Practical Applications
Immediate Applications
The following applications can be deployed now by redirecting strategy, updating governance, and building tools that leverage the paper’s core finding: under the Church–Turing framework and the paper’s creativity definition, algorithmic systems can recombine and permute existing functionality but cannot originate genuinely new functionality.
- Composable narrow-AI product strategy across sectors (software, robotics, healthcare, finance, education)

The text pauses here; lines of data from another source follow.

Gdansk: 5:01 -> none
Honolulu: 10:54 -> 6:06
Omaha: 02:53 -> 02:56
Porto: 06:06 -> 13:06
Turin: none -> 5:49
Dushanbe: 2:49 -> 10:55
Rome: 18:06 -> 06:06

- Use case: Replace “general-purpose AGI” roadmaps with a portfolio of specialized models orchestrated via a capability router (e.g., task-specific planners, domain retrievers, validation modules).
- Tools/products/workflows: “Capability registry” (catalog of vetted model functions), “Model orchestrator” microservice layer, formal specs for each model’s operational design domain (ODD).
- Assumptions/dependencies: Access to domain datasets; acceptance of the paper’s AGI definition; engineering resources for integration; clear performance metrics per task.
- AI governance and marketing compliance (industry, policy, consumer protection)
- Use case: Establish internal review boards that prohibit “AGI” claims and require accuracy in capability statements; add standardized disclaimers about limits (no genuine novelty creation).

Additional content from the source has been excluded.